## RECORD EXCERPTS

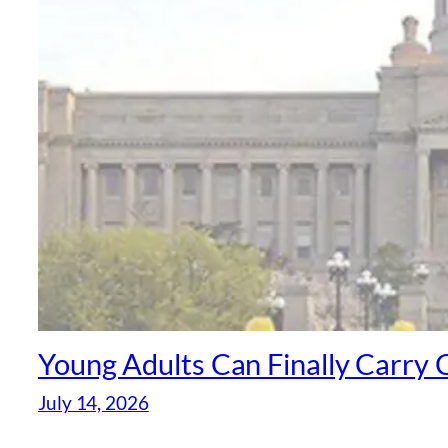
Young Adults Can Finally Carr
July 14, 2026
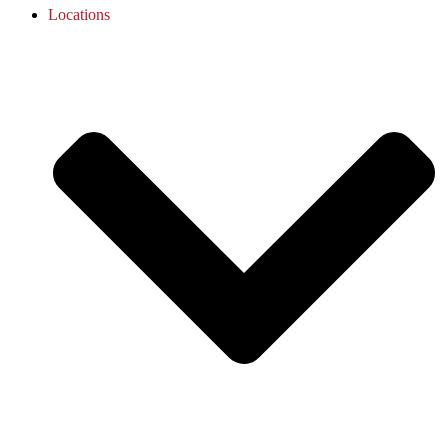
Locations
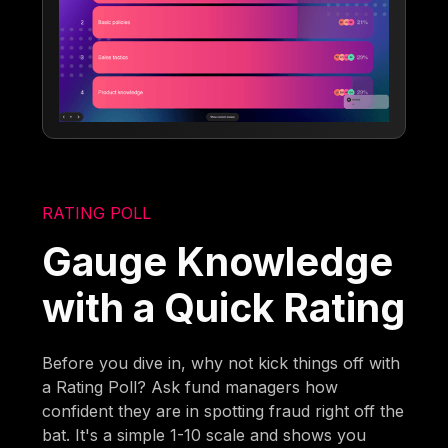
RATING POLL
Gauge Knowledge
with a Quick Rating
Before you dive in, why not kick things off with
a Rating Poll? Ask fund managers how
confident they are in spotting fraud right off the
bat. It's a simple 1-10 scale and shows you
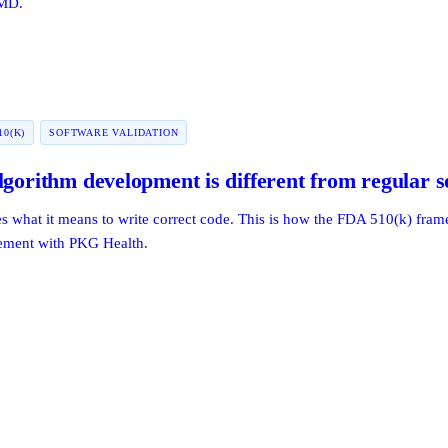
aMD.
10(K)
SOFTWARE VALIDATION
lgorithm development is different from regular 
es what it means to write correct code. This is how the FDA 510(k) fr
gement with PKG Health.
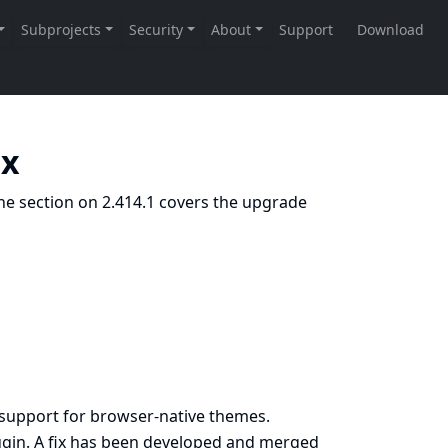
.x
he section on 2.414.1 covers the upgrade
 support for browser-native themes.
gin. A fix has been developed and merged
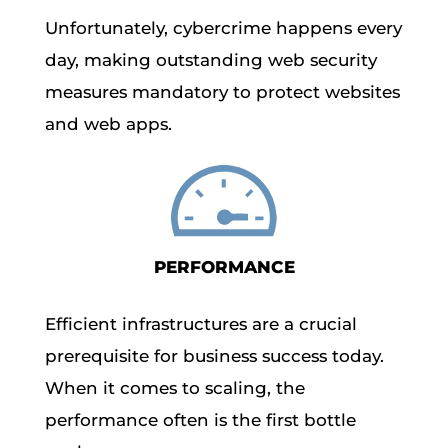
Unfortunately, cybercrime happens every
day, making outstanding web security
measures mandatory to protect websites
and web apps.
PERFORMANCE
Efficient infrastructures are a crucial
prerequisite for business success today.
When it comes to scaling, the
performance often is the first bottle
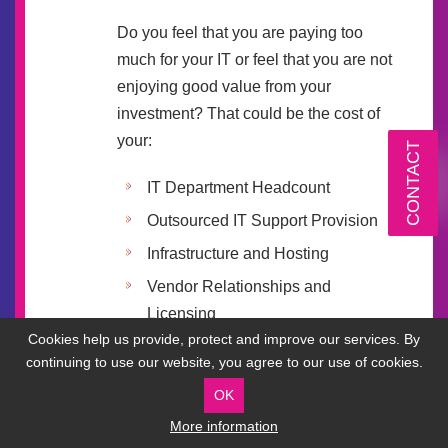
Do you feel that you are paying too
much for your IT or feel that you are not
enjoying good value from your
investment? That could be the cost of
your:
CONTACT
IT Department Headcount
Outsourced IT Support Provision
Infrastructure and Hosting
Vendor Relationships and
Licensing
Cookies help us provide, protect and improve our services. By
Communications
continuing to use our website, you agree to our use of cookies.
Connectivity
OK
More information
Our senior team will use their deep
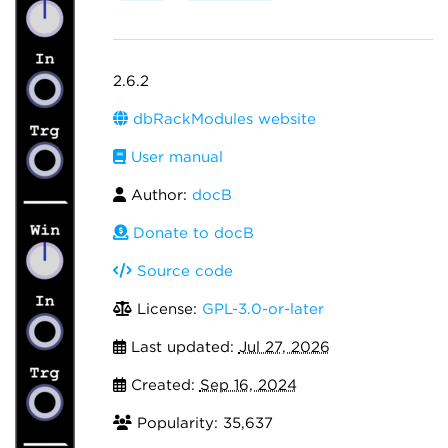
2.6.2
dbRackModules website
User manual
Author:
docB
Donate to docB
Source code
License:
GPL-3.0-or-later
Last updated:
Jul 27, 2026
Created:
Sep 16, 2024
Popularity: 35,637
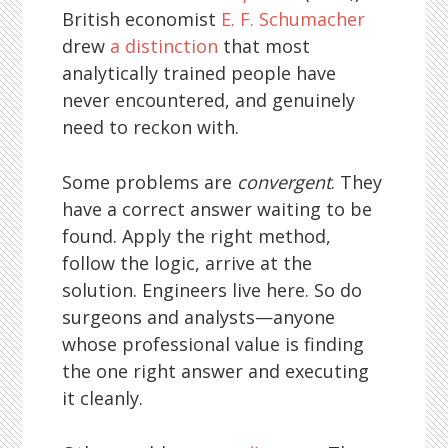
British economist
E. F. Schumacher
drew
a distinction
that most
analytically trained people have
never encountered, and genuinely
need to reckon with.
Some problems are
convergent
. They
have a correct answer waiting to be
found. Apply the right method,
follow the logic, arrive at the
solution. Engineers live here. So do
surgeons and analysts—anyone
whose professional value is finding
the one right answer and executing
it cleanly.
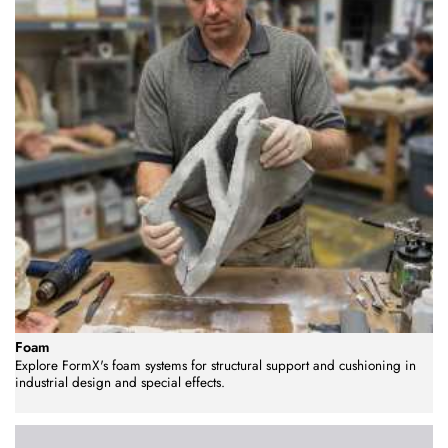
Foam
Explore FormX's foam systems for structural support and cushioning in
industrial design and special effects.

## AIM OF THE TASK
Find every line above that includes the word "your" and report only how many there are.

## RESULT
3